Instructions for the task:
Search the records for the word "Apply" and report each line that has it.

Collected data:
##############################

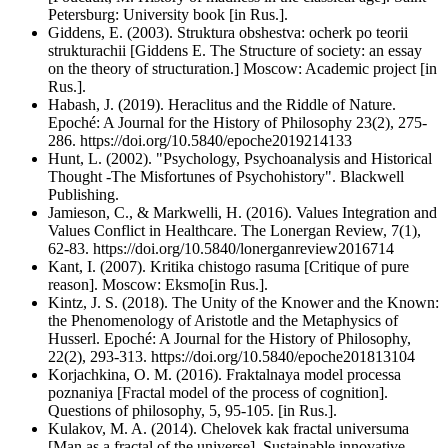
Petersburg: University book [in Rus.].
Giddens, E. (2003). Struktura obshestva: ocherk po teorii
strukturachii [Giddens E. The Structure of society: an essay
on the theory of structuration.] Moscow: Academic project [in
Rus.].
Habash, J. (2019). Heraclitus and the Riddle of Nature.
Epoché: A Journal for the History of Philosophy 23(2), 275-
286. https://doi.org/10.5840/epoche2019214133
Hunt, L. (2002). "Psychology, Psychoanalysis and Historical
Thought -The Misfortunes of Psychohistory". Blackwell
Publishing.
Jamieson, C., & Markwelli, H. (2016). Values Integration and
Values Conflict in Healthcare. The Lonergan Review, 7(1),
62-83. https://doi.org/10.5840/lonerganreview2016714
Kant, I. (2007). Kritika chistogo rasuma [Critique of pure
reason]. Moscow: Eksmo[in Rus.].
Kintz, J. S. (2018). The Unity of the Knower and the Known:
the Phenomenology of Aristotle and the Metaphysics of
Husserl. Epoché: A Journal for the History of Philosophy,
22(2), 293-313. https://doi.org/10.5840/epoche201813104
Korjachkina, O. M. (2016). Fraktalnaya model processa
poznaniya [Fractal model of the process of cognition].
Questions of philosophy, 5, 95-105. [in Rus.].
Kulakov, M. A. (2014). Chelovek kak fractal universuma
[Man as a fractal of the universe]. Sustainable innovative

##############################

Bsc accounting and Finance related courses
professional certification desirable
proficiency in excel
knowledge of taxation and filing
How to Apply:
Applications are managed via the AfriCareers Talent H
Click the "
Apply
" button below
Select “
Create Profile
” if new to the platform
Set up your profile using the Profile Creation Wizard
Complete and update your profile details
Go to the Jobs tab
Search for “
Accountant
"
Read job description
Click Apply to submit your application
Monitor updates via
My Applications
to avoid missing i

##############################

Output:
How to Apply:
Apply
Click Apply to submit your application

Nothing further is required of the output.